### Task:
The part below that opens with the line containing "What We Do (1173, 64)" and closes with the line containing "Zustimmung [tab] (128, 1196)" should be copied exactly, minus any pictures.

Material supplied: Begin

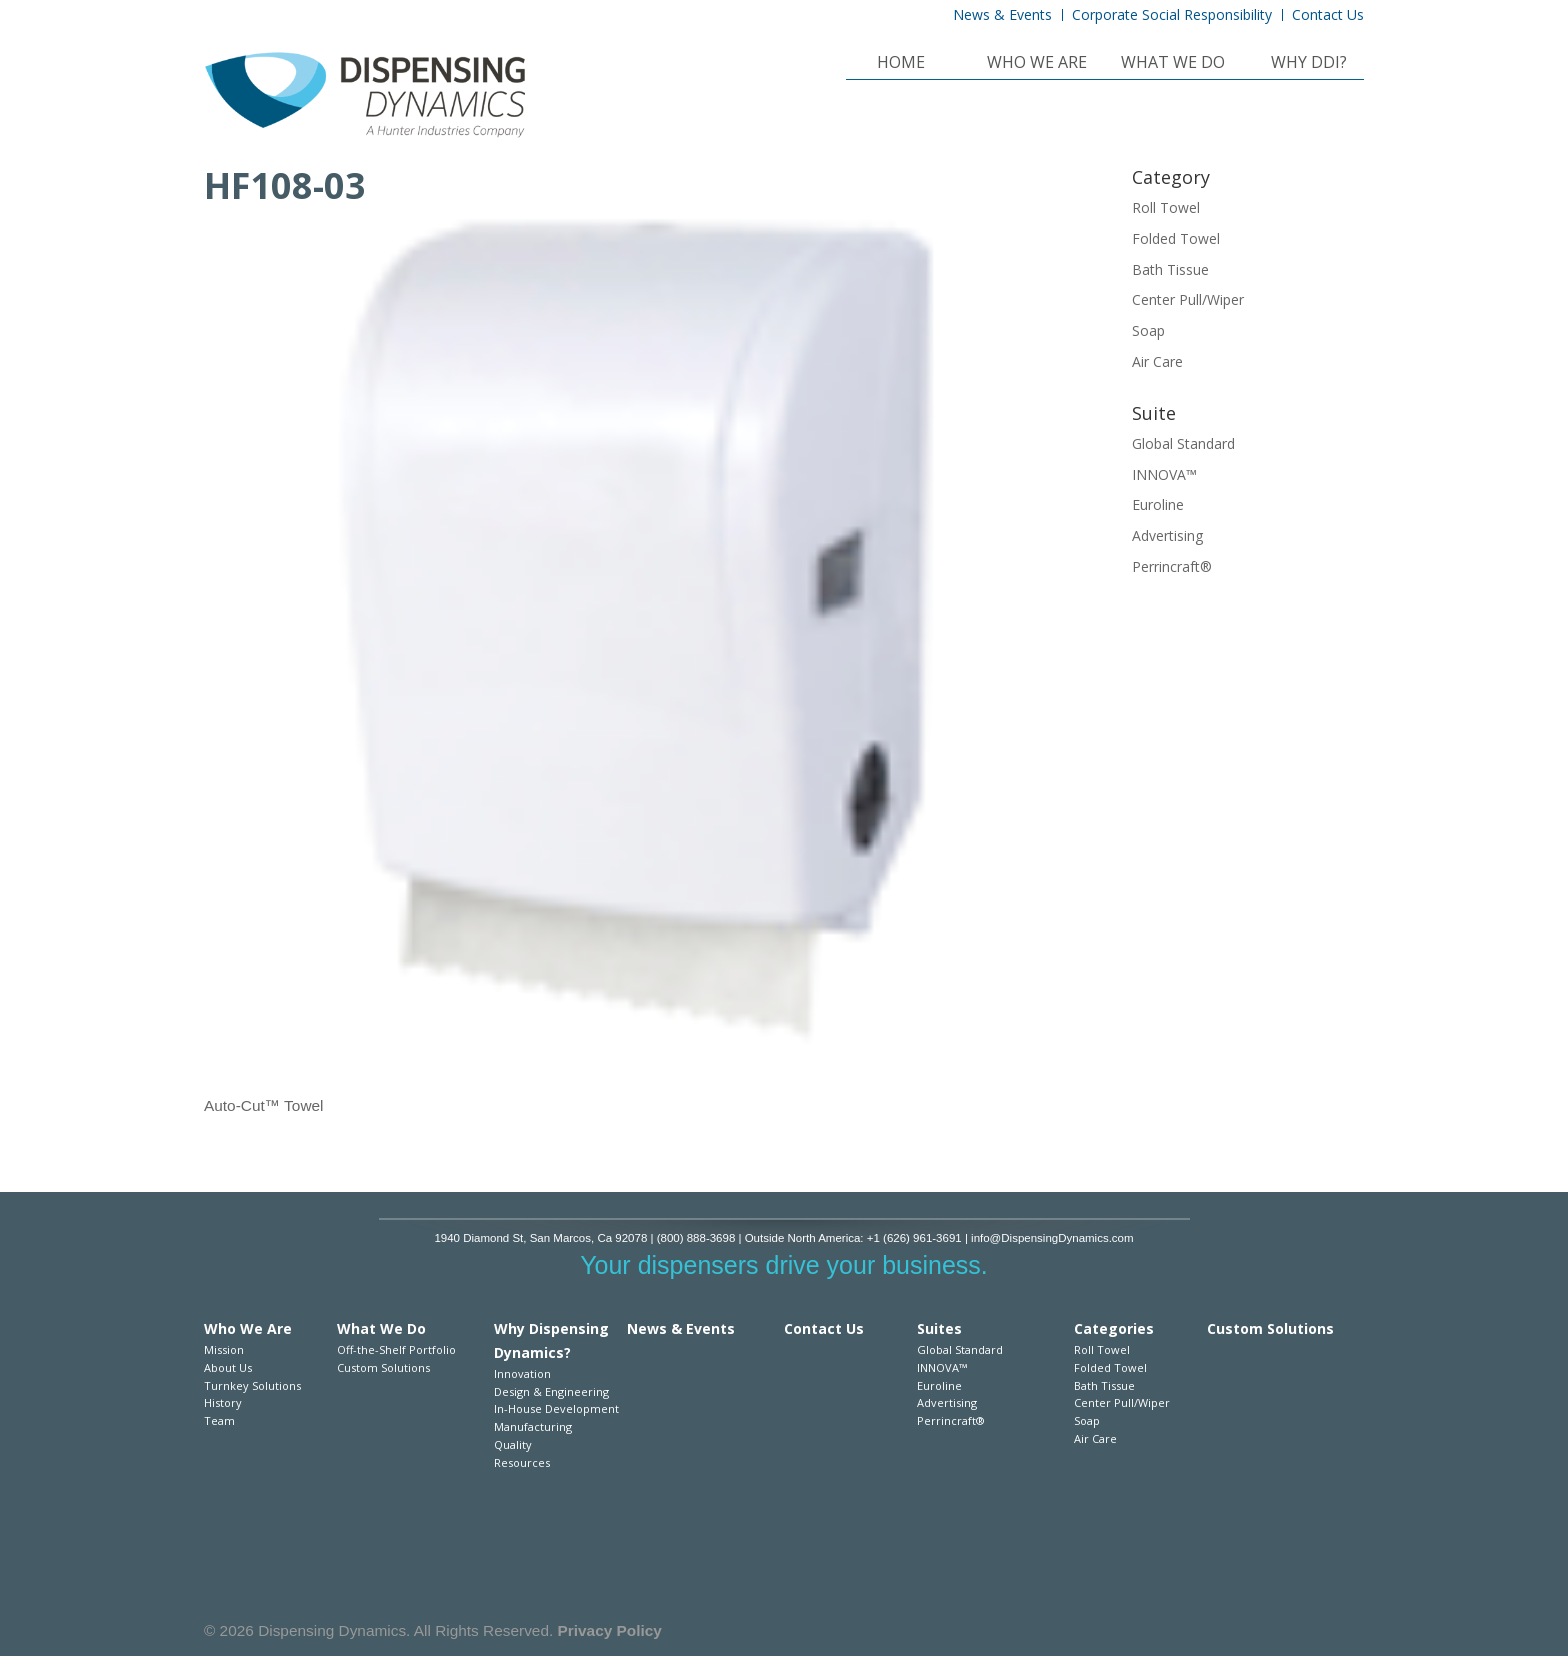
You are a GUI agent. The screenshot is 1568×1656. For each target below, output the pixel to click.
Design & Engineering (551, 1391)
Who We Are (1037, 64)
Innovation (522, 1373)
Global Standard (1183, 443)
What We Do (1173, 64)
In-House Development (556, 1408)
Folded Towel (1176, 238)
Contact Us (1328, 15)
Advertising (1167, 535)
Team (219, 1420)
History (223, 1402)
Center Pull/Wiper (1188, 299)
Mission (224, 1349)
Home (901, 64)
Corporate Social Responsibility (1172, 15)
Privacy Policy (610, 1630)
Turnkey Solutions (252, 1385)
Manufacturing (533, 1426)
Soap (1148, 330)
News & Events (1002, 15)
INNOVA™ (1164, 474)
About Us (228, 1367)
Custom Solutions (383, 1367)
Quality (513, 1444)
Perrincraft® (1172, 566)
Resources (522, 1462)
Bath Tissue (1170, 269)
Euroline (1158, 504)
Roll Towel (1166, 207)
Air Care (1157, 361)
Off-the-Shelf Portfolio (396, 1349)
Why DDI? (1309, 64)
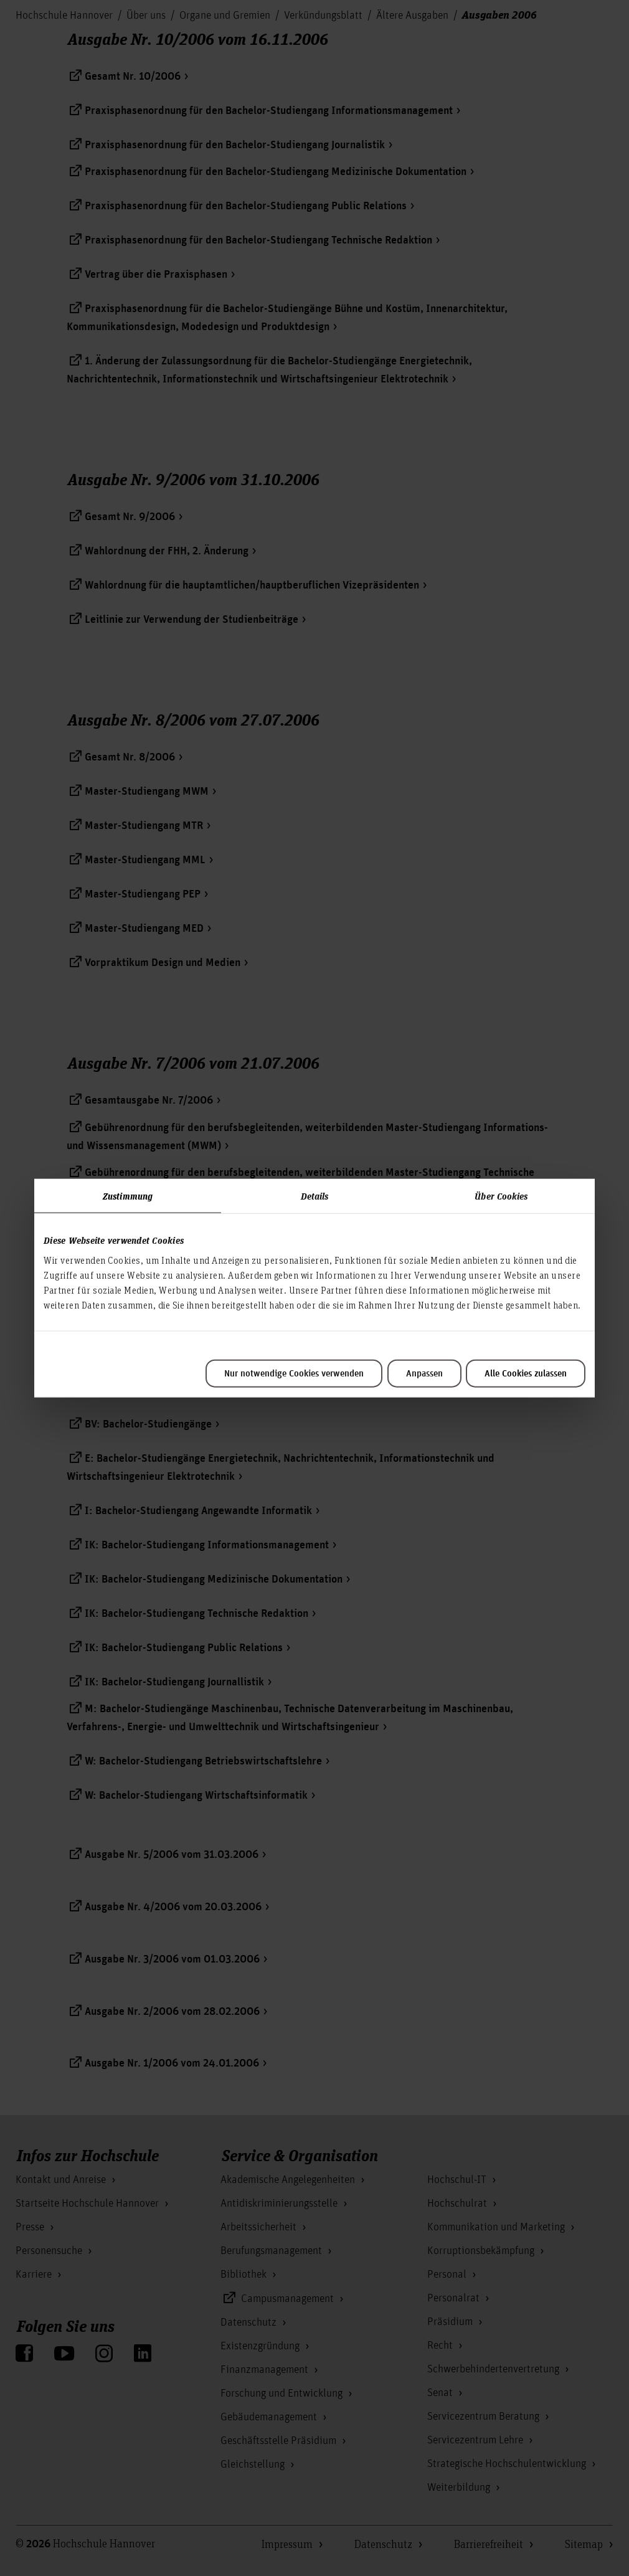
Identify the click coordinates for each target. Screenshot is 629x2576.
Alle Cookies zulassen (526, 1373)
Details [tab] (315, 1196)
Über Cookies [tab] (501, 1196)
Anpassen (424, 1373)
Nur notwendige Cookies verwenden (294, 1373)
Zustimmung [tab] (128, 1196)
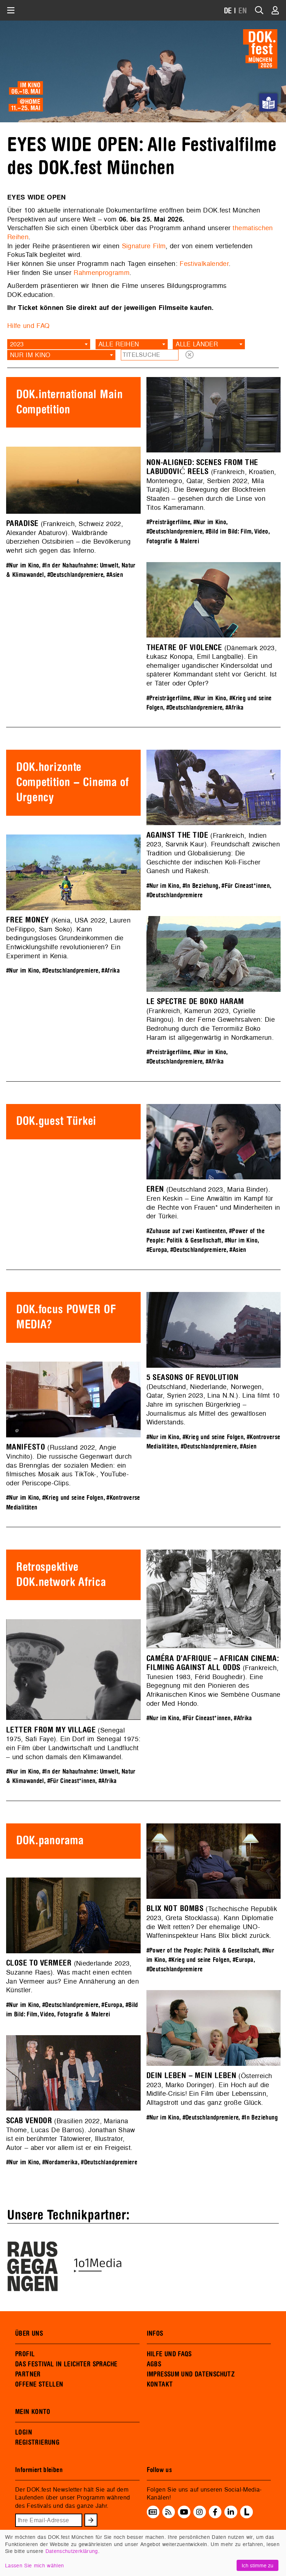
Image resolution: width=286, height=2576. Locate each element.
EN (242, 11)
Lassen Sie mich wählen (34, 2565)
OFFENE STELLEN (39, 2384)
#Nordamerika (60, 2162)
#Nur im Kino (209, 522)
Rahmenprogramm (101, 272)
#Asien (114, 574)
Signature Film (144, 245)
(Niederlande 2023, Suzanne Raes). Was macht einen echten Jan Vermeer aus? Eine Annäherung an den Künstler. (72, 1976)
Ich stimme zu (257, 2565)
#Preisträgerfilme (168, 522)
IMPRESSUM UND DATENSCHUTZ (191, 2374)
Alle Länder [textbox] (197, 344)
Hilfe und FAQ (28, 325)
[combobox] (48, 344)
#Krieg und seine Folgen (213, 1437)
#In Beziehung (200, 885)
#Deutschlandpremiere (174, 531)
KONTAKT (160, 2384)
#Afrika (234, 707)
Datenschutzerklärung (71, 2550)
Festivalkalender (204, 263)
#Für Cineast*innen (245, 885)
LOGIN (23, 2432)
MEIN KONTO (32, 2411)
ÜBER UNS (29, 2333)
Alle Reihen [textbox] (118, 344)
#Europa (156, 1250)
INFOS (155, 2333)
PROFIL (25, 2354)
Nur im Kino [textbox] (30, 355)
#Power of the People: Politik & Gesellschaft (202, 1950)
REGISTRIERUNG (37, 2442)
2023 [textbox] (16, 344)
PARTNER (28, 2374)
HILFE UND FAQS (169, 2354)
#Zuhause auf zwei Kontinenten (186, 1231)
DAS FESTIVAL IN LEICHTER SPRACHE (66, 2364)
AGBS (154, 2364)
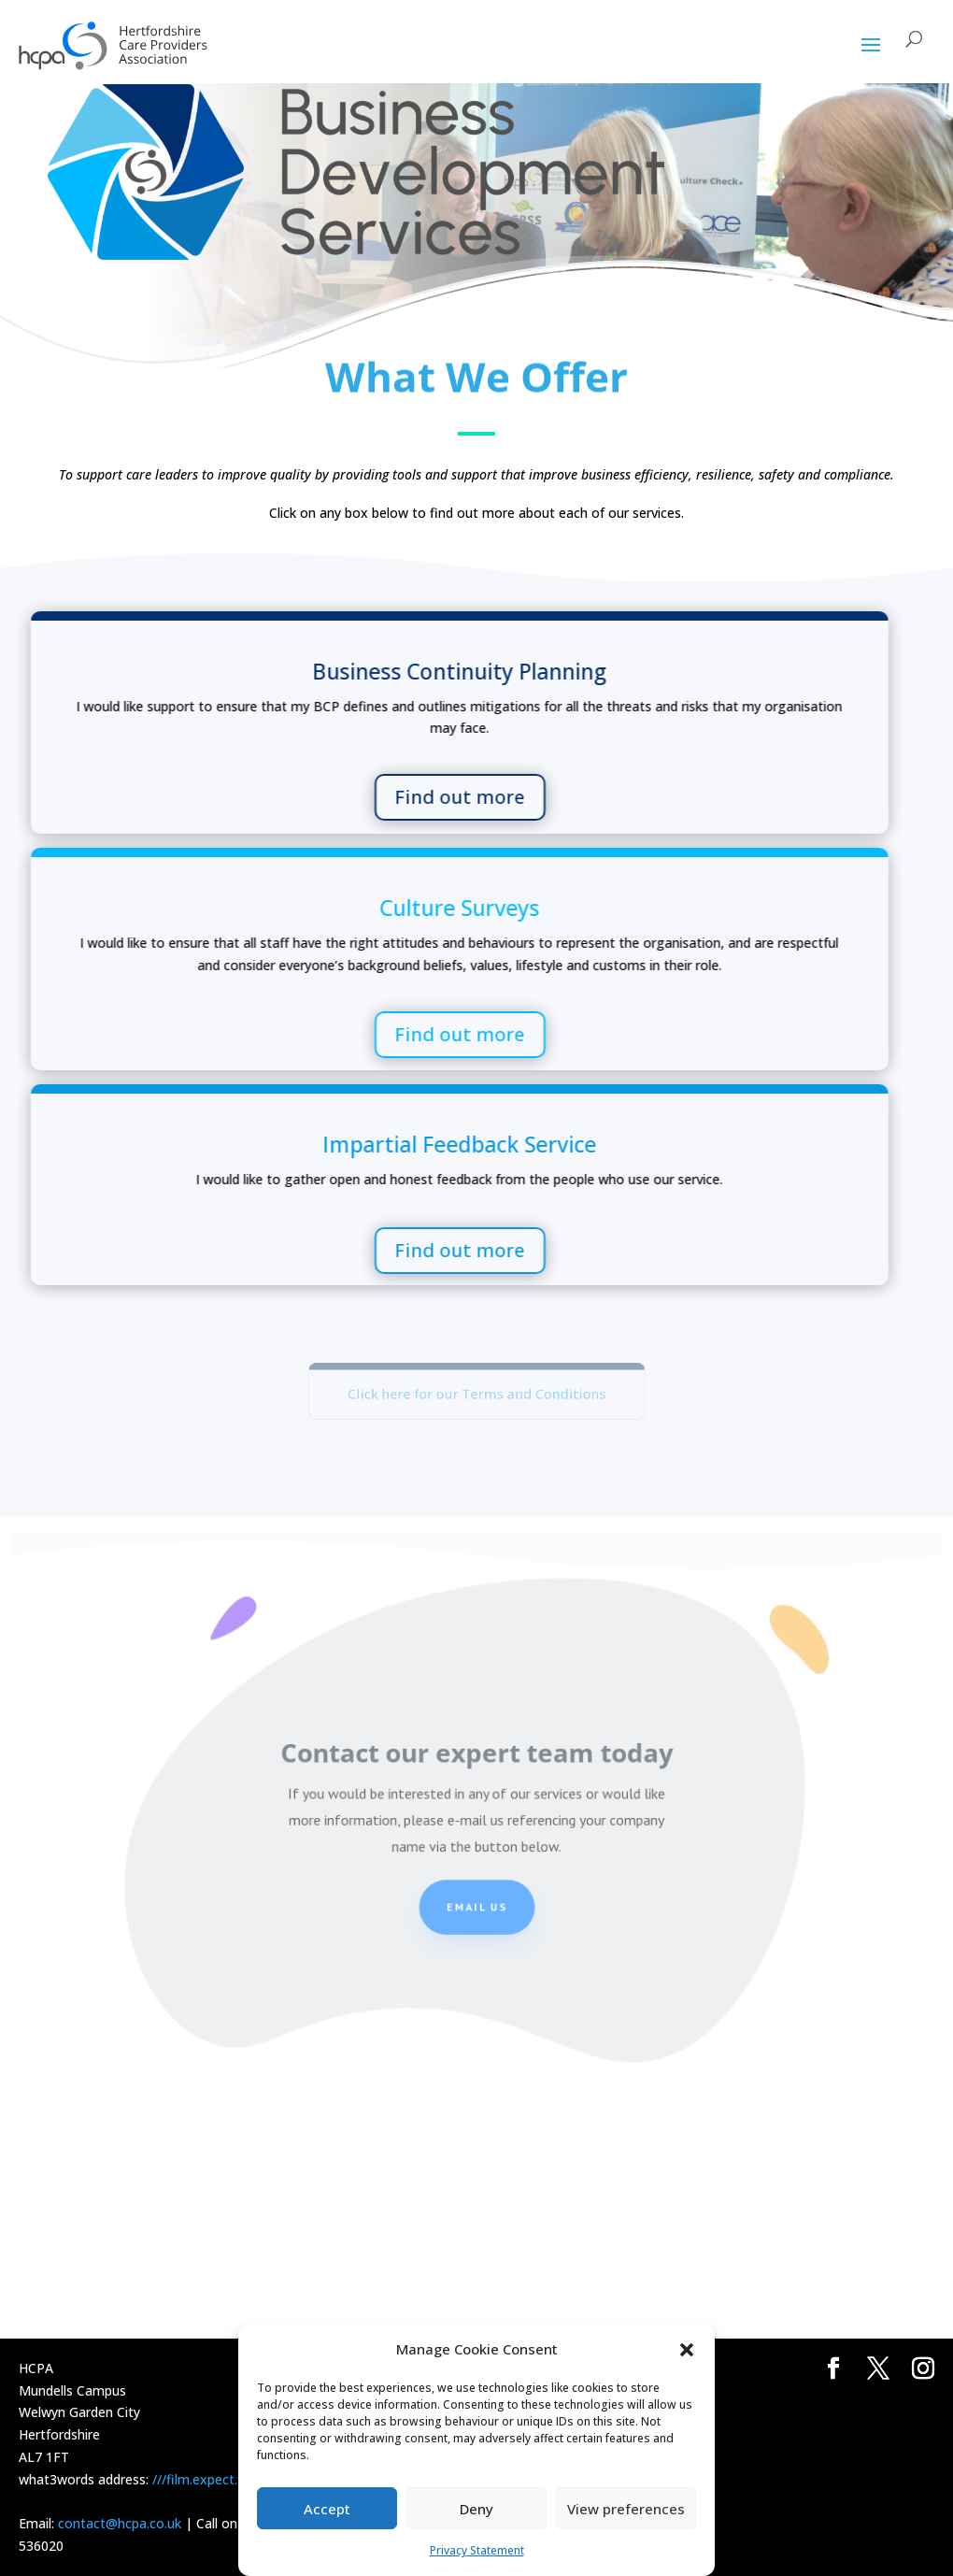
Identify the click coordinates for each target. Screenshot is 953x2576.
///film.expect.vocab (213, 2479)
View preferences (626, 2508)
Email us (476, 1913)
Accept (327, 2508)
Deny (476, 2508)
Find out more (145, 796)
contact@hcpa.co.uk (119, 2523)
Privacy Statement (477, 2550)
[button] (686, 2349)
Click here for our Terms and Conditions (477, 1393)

Material supplied: End

### Solution:
What We Do (1173, 64)
In-House Development (556, 1408)
Folded Towel (1176, 238)
Contact Us (1328, 15)
Advertising (1167, 535)
Team (219, 1420)
History (223, 1402)
Center Pull/Wiper (1188, 299)
Mission (224, 1349)
Home (901, 64)
Corporate Social Responsibility (1172, 15)
Privacy Policy (610, 1630)
Turnkey Solutions (252, 1385)
Manufacturing (533, 1426)
Soap (1148, 330)
News & Events (1002, 15)
INNOVA™ (1164, 474)
About Us (228, 1367)
Custom Solutions (383, 1367)
Quality (513, 1444)
Perrincraft® (1172, 566)
Resources (522, 1462)
Bath Tissue (1170, 269)
Euroline (1158, 504)
Roll Towel (1166, 207)
Air Care (1157, 361)
Off-the-Shelf Portfolio (396, 1349)
Why DDI? (1309, 64)
Identify the click coordinates for each target. Screenshot is 629x2576.
Alle Cookies zulassen (526, 1373)
Details [tab] (315, 1196)
Über Cookies [tab] (501, 1196)
Anpassen (424, 1373)
Nur notwendige Cookies verwenden (294, 1373)
Zustimmung [tab] (128, 1196)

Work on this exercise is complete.